> _What to do_:
Where a line of the records contains the word "números", show that line.

> _Dataset extract_:
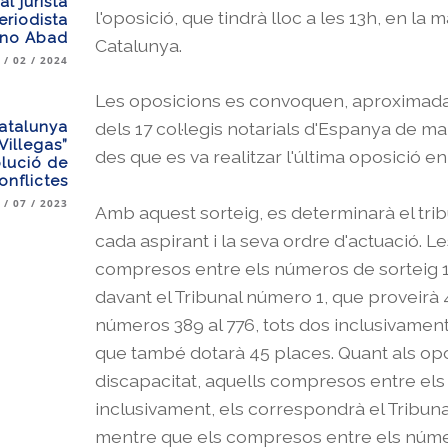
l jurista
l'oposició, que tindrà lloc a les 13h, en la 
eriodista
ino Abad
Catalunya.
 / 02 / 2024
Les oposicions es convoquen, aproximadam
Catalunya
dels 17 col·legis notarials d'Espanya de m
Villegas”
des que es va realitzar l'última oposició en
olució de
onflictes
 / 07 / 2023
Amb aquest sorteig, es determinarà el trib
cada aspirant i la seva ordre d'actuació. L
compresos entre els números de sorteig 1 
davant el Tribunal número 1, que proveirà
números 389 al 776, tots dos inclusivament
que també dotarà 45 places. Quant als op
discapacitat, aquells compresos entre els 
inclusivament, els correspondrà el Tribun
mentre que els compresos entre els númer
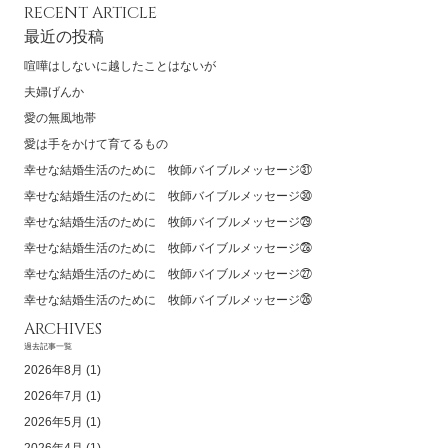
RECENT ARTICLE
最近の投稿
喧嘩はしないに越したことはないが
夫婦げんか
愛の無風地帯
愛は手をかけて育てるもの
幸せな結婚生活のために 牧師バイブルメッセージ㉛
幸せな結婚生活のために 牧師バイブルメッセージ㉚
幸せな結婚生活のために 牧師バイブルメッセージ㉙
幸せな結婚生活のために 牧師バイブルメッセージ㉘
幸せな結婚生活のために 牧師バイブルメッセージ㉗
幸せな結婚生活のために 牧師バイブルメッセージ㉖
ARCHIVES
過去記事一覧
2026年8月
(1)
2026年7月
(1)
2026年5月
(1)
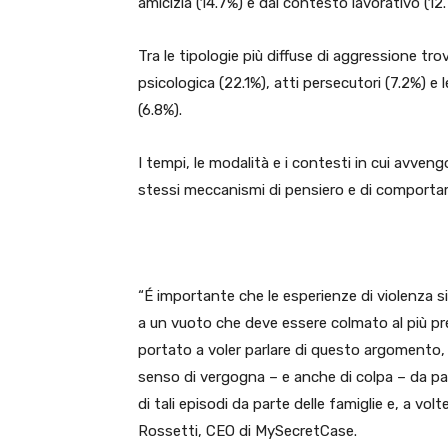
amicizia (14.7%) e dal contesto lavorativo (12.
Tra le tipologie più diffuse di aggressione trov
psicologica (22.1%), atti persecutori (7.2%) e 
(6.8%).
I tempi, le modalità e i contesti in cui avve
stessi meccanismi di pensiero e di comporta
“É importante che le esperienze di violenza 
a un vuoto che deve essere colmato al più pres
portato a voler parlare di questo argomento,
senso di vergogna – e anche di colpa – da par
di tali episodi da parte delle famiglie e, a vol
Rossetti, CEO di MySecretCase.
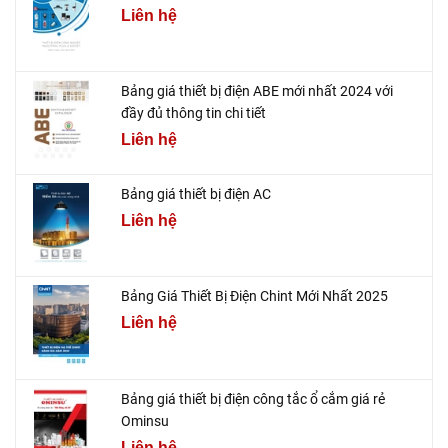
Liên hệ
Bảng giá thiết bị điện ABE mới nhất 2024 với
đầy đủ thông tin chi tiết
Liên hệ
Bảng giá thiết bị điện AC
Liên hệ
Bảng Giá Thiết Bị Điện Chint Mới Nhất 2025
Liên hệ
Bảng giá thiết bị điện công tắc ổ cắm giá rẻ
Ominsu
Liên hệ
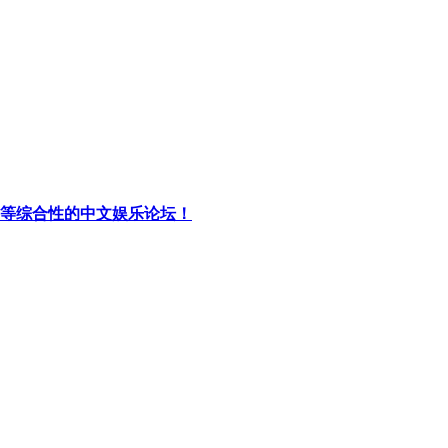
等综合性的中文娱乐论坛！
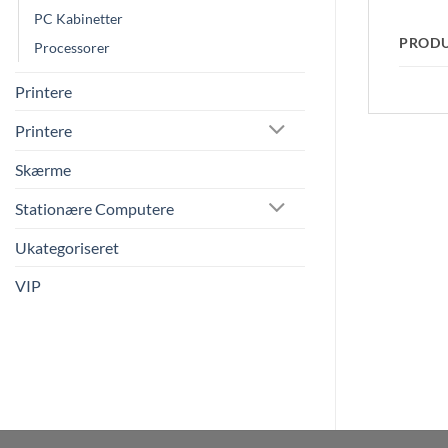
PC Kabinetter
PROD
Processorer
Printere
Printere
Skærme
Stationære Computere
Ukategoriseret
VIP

> _The answer_:
compresos entre els números de sorteig 1 
números 389 al 776, tots dos inclusivament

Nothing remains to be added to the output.